**Work request**
After reading the entries below, report how many lines have the string "text" in them, giving the number alone.
Records for processing: Begin
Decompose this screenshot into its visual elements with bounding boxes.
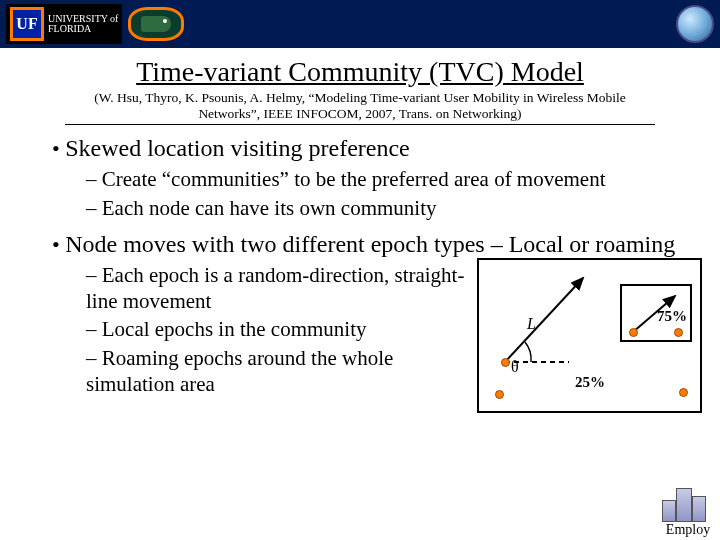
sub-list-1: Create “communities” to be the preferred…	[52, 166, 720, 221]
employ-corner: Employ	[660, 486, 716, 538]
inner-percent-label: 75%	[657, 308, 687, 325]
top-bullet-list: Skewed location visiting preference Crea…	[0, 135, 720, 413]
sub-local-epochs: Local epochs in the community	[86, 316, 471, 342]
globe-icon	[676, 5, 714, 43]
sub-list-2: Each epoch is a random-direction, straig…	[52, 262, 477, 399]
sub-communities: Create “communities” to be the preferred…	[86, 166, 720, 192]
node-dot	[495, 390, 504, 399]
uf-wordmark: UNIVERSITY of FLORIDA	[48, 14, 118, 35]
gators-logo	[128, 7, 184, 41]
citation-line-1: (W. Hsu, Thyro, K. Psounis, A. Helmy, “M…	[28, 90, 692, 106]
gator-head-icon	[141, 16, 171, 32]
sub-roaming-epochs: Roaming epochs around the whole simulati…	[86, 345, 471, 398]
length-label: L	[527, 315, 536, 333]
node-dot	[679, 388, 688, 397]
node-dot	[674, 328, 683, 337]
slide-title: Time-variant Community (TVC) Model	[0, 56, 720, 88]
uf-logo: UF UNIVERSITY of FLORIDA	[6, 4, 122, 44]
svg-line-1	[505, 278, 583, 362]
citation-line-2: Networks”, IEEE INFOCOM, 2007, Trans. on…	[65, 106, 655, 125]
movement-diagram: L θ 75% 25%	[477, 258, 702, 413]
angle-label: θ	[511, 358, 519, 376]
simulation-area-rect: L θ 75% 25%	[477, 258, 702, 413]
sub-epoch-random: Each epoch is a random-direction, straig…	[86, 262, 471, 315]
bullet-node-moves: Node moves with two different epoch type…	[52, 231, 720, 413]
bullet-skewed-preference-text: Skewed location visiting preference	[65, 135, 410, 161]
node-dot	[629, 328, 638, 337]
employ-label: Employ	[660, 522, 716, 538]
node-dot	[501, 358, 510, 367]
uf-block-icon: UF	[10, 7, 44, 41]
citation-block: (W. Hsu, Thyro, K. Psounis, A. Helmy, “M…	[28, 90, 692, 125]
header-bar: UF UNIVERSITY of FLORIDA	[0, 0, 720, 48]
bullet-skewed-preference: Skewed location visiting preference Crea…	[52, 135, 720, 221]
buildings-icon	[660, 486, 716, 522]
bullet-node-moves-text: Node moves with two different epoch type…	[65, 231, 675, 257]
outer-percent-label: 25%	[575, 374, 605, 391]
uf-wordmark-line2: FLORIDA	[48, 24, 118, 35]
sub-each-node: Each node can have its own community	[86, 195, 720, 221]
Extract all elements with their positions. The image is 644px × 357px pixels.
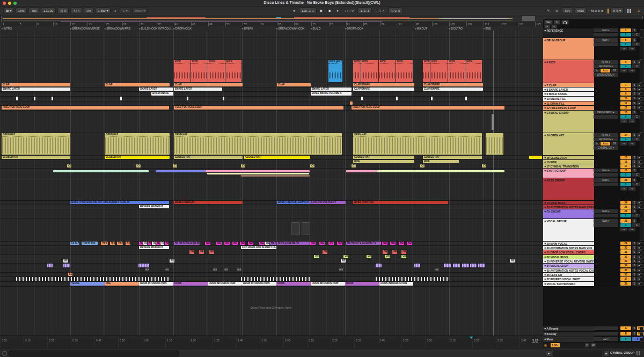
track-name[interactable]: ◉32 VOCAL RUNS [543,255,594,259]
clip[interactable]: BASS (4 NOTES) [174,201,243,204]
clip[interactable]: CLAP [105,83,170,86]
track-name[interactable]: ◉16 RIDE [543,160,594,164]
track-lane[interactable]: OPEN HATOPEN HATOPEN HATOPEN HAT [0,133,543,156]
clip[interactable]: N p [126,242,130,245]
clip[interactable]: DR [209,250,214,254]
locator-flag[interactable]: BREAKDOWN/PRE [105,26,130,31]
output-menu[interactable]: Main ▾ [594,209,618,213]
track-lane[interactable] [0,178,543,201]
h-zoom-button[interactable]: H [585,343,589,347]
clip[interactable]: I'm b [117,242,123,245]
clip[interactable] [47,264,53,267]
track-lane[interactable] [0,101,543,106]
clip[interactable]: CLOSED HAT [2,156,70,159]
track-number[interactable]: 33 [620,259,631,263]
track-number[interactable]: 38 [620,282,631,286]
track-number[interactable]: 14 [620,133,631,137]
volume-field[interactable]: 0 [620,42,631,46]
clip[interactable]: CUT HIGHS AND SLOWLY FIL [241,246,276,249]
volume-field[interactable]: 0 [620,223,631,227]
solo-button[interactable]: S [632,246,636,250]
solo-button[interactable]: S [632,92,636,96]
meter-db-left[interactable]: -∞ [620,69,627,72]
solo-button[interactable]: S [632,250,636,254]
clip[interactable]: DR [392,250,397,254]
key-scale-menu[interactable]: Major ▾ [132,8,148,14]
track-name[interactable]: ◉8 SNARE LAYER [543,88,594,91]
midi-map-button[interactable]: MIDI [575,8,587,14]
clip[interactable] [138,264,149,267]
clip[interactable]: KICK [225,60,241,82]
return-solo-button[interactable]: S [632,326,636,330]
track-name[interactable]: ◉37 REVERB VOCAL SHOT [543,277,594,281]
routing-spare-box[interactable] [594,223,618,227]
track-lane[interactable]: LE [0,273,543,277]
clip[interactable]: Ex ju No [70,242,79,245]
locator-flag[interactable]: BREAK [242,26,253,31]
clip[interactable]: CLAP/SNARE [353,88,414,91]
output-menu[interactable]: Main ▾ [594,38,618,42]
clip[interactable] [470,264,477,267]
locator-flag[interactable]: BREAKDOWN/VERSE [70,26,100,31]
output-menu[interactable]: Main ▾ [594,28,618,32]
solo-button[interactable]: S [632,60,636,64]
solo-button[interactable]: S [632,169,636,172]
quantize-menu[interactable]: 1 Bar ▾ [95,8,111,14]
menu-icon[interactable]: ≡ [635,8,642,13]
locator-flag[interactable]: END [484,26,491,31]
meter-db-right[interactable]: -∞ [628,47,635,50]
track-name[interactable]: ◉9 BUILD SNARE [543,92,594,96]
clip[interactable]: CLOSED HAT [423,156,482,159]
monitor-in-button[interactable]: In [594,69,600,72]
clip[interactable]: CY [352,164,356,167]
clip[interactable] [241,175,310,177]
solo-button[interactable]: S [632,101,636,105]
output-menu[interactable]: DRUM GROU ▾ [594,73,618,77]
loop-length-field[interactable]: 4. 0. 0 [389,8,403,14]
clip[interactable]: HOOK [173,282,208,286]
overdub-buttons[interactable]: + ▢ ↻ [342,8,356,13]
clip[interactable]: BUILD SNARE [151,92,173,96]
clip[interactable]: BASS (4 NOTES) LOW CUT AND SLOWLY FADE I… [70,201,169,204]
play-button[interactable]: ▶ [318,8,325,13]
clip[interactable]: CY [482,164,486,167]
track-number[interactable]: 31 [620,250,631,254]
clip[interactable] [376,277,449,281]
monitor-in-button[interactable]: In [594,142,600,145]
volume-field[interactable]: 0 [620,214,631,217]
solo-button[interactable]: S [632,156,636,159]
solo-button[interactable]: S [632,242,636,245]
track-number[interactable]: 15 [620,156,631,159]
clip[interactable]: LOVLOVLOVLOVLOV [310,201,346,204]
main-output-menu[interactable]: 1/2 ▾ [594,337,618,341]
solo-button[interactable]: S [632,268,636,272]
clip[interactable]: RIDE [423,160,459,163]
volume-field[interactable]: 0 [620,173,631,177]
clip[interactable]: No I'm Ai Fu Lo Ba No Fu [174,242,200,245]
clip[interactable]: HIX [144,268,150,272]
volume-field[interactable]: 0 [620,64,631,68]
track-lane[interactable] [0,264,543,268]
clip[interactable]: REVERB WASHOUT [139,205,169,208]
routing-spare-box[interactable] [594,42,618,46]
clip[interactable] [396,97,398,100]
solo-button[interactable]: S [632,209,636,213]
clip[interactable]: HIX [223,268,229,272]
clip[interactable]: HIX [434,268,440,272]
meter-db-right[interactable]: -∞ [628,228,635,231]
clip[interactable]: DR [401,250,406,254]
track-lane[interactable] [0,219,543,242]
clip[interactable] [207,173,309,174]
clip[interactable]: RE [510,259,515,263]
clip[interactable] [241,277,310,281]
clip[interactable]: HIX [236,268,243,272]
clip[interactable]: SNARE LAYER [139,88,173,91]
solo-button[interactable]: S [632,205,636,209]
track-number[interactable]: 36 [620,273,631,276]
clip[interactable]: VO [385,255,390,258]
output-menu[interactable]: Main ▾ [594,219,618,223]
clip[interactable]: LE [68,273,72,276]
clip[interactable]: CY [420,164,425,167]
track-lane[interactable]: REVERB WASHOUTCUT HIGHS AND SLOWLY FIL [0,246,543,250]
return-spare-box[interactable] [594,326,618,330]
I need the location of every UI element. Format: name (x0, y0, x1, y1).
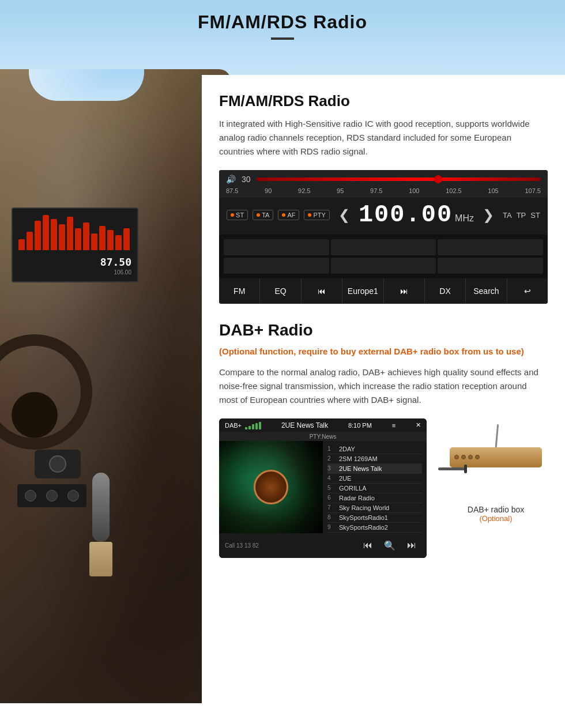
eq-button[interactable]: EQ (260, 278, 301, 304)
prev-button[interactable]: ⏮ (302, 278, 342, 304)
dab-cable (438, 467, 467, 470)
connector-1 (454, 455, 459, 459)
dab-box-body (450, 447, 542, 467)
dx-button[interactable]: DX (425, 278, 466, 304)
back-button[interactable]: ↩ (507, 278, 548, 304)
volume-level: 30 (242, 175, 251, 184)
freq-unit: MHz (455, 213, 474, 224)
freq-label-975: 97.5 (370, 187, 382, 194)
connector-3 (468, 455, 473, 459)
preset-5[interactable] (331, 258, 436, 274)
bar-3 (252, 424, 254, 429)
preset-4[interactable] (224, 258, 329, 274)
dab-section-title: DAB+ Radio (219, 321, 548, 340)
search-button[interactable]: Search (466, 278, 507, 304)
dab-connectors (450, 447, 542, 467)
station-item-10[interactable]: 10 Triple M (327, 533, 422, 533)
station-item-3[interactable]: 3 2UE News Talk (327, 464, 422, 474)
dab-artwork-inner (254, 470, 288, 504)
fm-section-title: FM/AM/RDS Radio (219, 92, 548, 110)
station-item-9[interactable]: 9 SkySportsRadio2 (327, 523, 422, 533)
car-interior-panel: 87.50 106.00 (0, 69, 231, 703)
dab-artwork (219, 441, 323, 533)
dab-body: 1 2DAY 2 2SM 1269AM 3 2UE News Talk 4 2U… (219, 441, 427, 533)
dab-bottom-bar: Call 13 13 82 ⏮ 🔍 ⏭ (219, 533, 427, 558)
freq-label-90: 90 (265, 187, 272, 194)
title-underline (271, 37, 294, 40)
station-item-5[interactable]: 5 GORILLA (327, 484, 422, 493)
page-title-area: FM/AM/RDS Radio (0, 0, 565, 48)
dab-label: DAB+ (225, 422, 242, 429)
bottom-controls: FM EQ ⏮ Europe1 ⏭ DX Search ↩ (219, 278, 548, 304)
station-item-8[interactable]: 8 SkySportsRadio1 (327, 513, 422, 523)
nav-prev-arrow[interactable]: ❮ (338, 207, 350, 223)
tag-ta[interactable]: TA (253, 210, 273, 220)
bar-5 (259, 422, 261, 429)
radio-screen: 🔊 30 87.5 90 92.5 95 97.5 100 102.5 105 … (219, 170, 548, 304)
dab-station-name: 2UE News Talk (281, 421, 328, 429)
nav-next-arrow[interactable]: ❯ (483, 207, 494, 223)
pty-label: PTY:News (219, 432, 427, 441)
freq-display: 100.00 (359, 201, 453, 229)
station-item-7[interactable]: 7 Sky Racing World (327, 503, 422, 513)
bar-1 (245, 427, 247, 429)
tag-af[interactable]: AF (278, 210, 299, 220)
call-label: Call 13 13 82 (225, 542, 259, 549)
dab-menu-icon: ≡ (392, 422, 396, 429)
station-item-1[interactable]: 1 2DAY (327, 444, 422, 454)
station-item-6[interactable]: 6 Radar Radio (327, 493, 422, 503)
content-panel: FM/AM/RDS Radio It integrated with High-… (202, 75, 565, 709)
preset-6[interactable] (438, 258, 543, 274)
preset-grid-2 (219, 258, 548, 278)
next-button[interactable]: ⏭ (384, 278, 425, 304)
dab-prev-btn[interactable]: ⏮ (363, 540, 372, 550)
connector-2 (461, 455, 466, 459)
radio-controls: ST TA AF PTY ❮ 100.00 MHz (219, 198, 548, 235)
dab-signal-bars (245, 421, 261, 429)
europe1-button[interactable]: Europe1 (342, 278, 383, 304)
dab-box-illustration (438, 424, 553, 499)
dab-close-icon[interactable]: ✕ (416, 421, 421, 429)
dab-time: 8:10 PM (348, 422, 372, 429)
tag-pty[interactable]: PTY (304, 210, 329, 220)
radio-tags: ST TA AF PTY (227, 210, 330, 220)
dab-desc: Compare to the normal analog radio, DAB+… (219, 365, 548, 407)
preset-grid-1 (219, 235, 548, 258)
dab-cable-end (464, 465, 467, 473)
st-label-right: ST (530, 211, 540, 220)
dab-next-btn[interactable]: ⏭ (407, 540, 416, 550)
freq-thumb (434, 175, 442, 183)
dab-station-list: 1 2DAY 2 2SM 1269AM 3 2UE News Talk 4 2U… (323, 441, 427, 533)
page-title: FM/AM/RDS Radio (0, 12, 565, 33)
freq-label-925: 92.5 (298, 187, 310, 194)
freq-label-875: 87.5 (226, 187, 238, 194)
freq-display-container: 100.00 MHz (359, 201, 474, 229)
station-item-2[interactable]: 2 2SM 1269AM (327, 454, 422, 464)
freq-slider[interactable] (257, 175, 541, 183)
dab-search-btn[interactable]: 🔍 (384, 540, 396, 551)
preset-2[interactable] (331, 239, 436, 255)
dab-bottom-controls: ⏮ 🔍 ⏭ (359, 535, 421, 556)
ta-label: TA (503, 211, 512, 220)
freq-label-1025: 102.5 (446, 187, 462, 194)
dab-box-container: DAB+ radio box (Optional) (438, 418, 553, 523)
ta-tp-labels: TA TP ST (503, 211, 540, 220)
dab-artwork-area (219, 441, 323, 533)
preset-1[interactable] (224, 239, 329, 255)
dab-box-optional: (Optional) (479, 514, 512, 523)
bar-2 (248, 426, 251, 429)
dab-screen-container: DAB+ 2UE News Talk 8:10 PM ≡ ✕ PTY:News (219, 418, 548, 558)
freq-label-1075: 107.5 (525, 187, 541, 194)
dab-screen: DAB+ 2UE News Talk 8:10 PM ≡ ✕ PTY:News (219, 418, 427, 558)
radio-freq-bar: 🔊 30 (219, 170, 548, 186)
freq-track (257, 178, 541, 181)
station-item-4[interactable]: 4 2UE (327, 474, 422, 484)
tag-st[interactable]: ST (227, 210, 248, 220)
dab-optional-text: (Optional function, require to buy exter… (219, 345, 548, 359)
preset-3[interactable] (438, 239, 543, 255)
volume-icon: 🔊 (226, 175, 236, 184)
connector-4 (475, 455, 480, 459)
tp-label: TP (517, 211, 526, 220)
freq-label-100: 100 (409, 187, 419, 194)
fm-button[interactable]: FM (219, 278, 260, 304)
Records for processing: End
**Exercise solution**
3